Starlion

Smiling with glee, you lift up the gown to your shoulders and twirl about your dressing-room, furnished as though it had been pulled right out of a fairy-tale. Not extravagantly but elegantly, showing off your taste in décor… and in clothing.

Yet again you sashay up to the full-length mirror, beaming a white smile that lights up the entire room, darkened as it is by greyness outside. The image in the mirror counters the landscape outside the window. Your hair is streaked with golden sunshine, your gown is a delicate shade of blue, as though someone had torn out the sky and made it into a dress, just to match your eyes. Your poise and air have all the giddiness of a sunny spring day. Again you twirl around and laugh; your feet begin to trip about in a minuet.

“Kitla!” A shrill voice shatters your cheerfulness. “Quit your frivolity and help me dress!”

The room darkens—your sunshine is deadened, and shadow visibly envelops the room.

You slip the gown over the head of the baron’s daughter, Liva, who fusses over her reflection and pulls down at the folding of fabric about her waist.

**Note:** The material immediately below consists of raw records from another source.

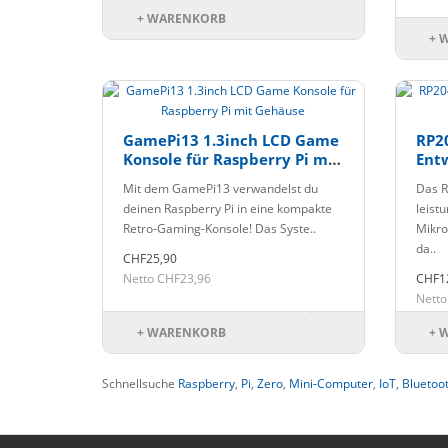
+ WARENKORB
+ 
GamePi13 1.3inch LCD Game
RP2
Konsole für Raspberry Pi mit
Ent
Gehäuse
SRA
Mit dem GamePi13 verwandelst du
Das R
deinen Raspberry Pi in eine kompakte
leist
Retro-Gaming-Konsole! Das Syste..
Mikro
da..
CHF25,90
Netto CHF23,96
CHF1
Netto
+ WARENKORB
+ 
Schnellsuche
Raspberry
,
Pi
,
Zero
,
Mini-Computer
,
IoT
,
Bluetoo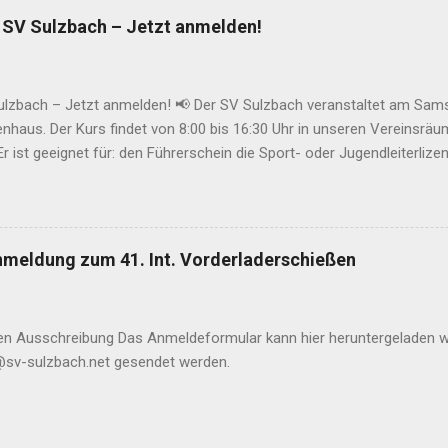
eiten an den jeweiligen Tagen - siehe Kontakt und Infos . Schießzeit
m SV Sulzbach – Jetzt anmelden!
 bis 15:00 (bei entsprechender Resonanz im Bedarfsfall zusätzlich S
egerehrung : Die Siegerehrung findet am Sonntag, 14. Juni 2026 um 
 im Schützenh...
ulzbach – Jetzt anmelden! 📢 Der SV Sulzbach veranstaltet am Sams
enhaus. Der Kurs findet von 8:00 bis 16:30 Uhr in unseren Vereinsrä
r ist geeignet für: den Führerschein die Sport- oder Jugendleiterliz
 Ort: Schützenhaus SV Sulzbach 👥 Teilnehmerzahl: 15–20 Personen 
025 ⏰ Uhrzeit: 08:00 – 16:30 Uhr 🔗 Verbindliche Anmeldung bitte 
Telefon: 0179 / 3203969 📝 Oder direkt im Schützenhaus in die 
n uns auf zahlreiche Teilnehmer! Euer Team vom SV Sulzbach
meldung zum 41. Int. Vorderladerschießen
llen Ausschreibung Das Anmeldeformular kann hier heruntergeladen 
@sv-sulzbach.net gesendet werden.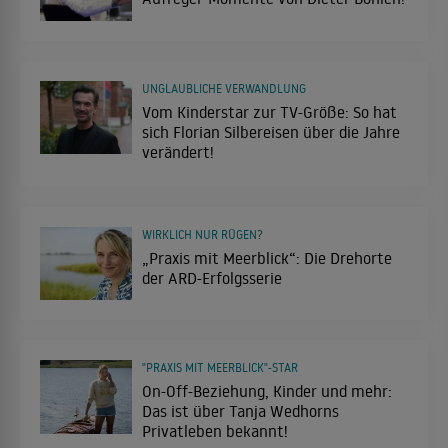
UNGLAUBLICHE VERWANDLUNG
Vom Kinderstar zur TV-Größe: So hat
sich Florian Silbereisen über die Jahre
verändert!
WIRKLICH NUR RÜGEN?
„Praxis mit Meerblick“: Die Drehorte
der ARD-Erfolgsserie
"PRAXIS MIT MEERBLICK"-STAR
On-Off-Beziehung, Kinder und mehr:
Das ist über Tanja Wedhorns
Privatleben bekannt!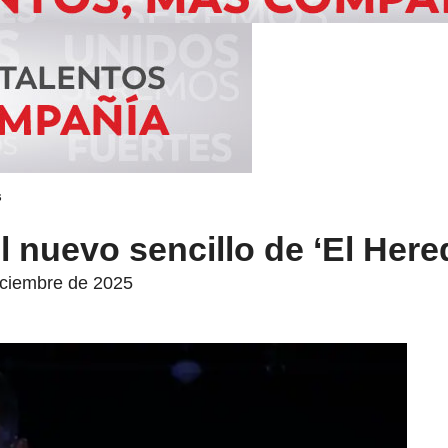
s
el nuevo sencillo de ‘El Here
diciembre de 2025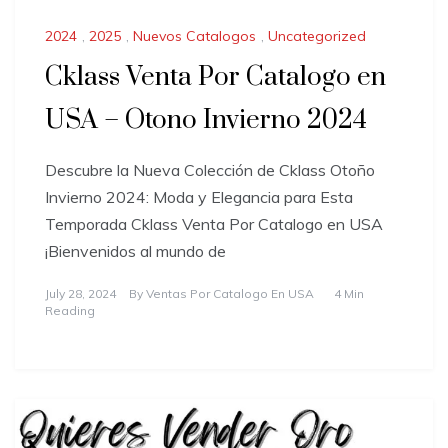
2024
,
2025
,
Nuevos Catalogos
,
Uncategorized
Cklass Venta Por Catalogo en
USA – Otono Invierno 2024
Descubre la Nueva Colección de Cklass Otoño
Invierno 2024: Moda y Elegancia para Esta
Temporada Cklass Venta Por Catalogo en USA
¡Bienvenidos al mundo de
July 28, 2024
By
Ventas Por Catalogo En USA
4 Min
Reading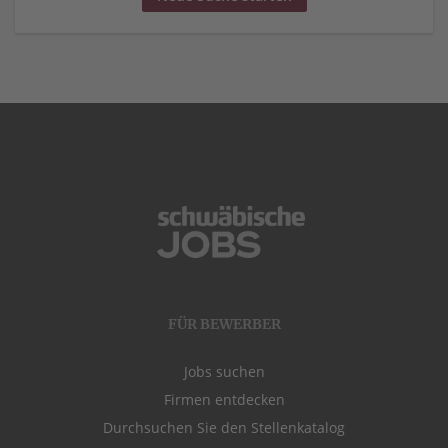
FÜR BEWERBER
Jobs suchen
Firmen entdecken
Durchsuchen Sie den Stellenkatalog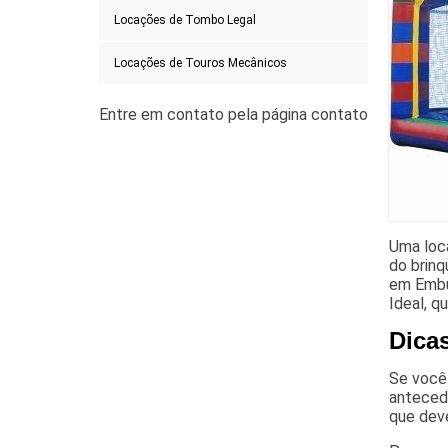
Locações de Tombo Legal
Locações de Touros Mecânicos
Uma loca
do brinq
em Embu
Ideal, q
Dica
Se você
anteced
que dev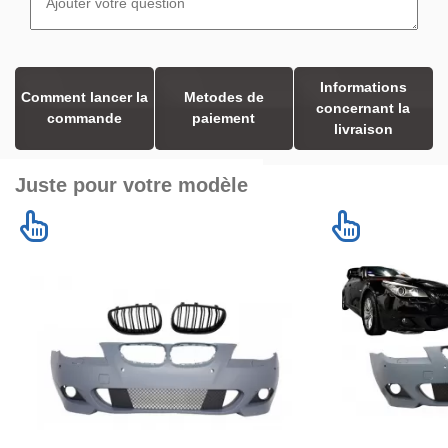
Informations
Comment lancer la
Metodes de
concernant la
commande
paiement
livraison
Juste pour votre modèle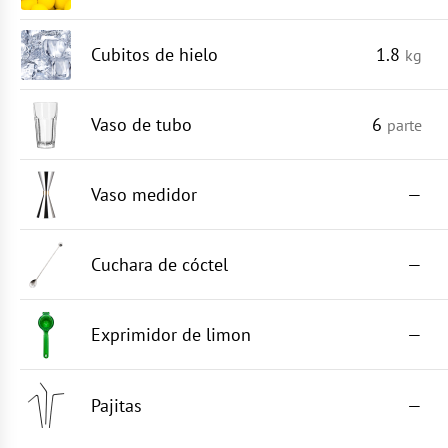
Cubitos de hielo
1.8
kg
Vaso de tubo
6
parte
Vaso medidor
—
Cuchara de cóctel
—
Exprimidor de limon
—
Pajitas
—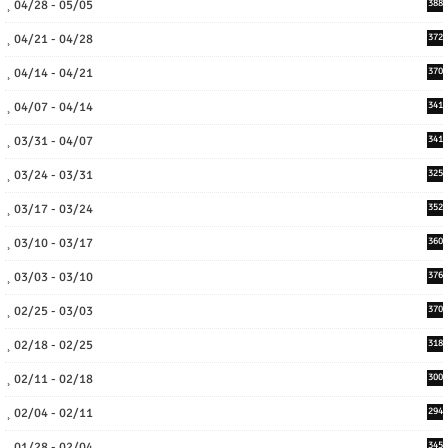
04/28 - 05/05
388
04/21 - 04/28
372
04/14 - 04/21
370
04/07 - 04/14
341
03/31 - 04/07
341
03/24 - 03/31
325
03/17 - 03/24
352
03/10 - 03/17
360
03/03 - 03/10
376
02/25 - 03/03
370
02/18 - 02/25
318
02/11 - 02/18
300
02/04 - 02/11
294
01/28 - 02/04
345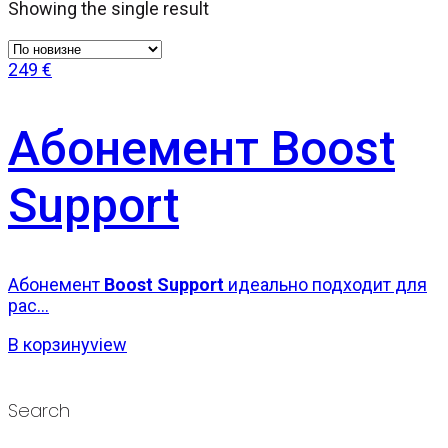
Showing the single result
249
€
Абонемент Boost
Support
Абонемент
Boost Support
идеально подходит для
рас...
В корзину
view
Search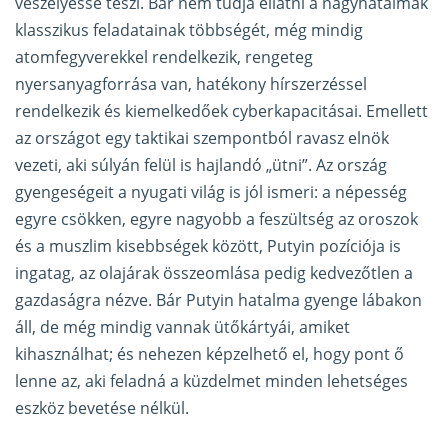
veszélyessé teszi. Bár nem tudja ellátni a nagyhatalmak
klasszikus feladatainak többségét, még mindig
atomfegyverekkel rendelkezik, rengeteg
nyersanyagforrása van, hatékony hírszerzéssel
rendelkezik és kiemelkedőek cyberkapacitásai. Emellett
az országot egy taktikai szempontból ravasz elnök
vezeti, aki súlyán felül is hajlandó „ütni”. Az ország
gyengeségeit a nyugati világ is jól ismeri: a népesség
egyre csökken, egyre nagyobb a feszültség az oroszok
és a muszlim kisebbségek között, Putyin pozíciója is
ingatag, az olajárak összeomlása pedig kedvezőtlen a
gazdaságra nézve. Bár Putyin hatalma gyenge lábakon
áll, de még mindig vannak ütőkártyái, amiket
kihasználhat; és nehezen képzelhető el, hogy pont ő
lenne az, aki feladná a küzdelmet minden lehetséges
eszköz bevetése nélkül.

“You made the torso too long and too tight,” Liva complains, “And I wanted the color to be slightly darker.”

Restraining a sigh, you reply, “I’ll have to tighten your corset, miss. Then the fabric shan’t bunch up at the waist. And I—”

“Are you implying that I need to have my corset tightened?” Liva swells up in her customary anger, making the “need” for tightening the corset even greater and the tightening itself far more difficult, as she is no longer concentrating on tucking in her abdomen.